Material supplied:
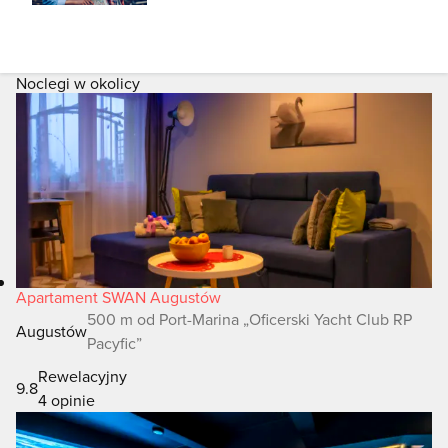
Noclegi w okolicy
Apartament SWAN Augustów
500 m od Port-Marina „Oficerski Yacht Club RP
Augustów
Pacyfic”
Rewelacyjny
9.8
4 opinie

Instructions for the task:
Retype nothing except the lines from the line holding "Apartament SWAN Augustów" through the last line of the entries, both included.

Expected answer:
Apartament SWAN Augustów
500 m od Port-Marina „Oficerski Yacht Club RP
Augustów
Pacyfic”
Rewelacyjny
9.8
4 opinie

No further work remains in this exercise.